Big Four with possible $2 billion bill

(12 October 2009 – Australia) Australia’s Big four banks could end up with a $2 billion bill following the New Zealand Inland Revenue Departments ruling against Westpac last week. Westpac was the latest to fall victim to a ruling and has been ordered to pay $NZ961 million ($A795 million) to the New Zealand Inland Revenue.

This follows a ruling in the High Court of New Zealand in July where Bank of New Zealand, a subsidiary of NAB, was ordered to pay $NZ416 million.

Australia’s Big Four, each with a wholly-owned subsidiary in New Zealand will feel the cost with the bill to be paid from the capital positions of their Kiwi banks.

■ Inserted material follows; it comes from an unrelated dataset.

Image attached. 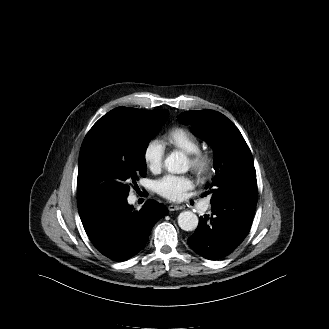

The final bill for all four banks could reach up to $1.9billion if the Inland Revenue Department is successful in recovering all of the amounts challenged.

If they all lose the continuing inquiries the final cost will be a combination of the final judgement, plus interest and other charges against the provisions that the four banks have made in their New Zealand accounts determining Australia’s final implication.

The latest case with Westpac is the largest of six challenges by foreign-owned New Zealand banks against the department’s argument that the ultimate purpose of ‘structured finance loans’ was tax avoidance.

Banks raised funds on the money market or used its reserves and lent it to a company - often using the cash to buy equity in the company to the value of that loan, on the proviso the company sold it back to the bank at a specified price at a specified time.

The transactions were considered by the banks to comply with the tax legislation at the time.

BNZ has stated that it will appeal the ruling and Westpac is reviewing the case to determine whether it will also appeal.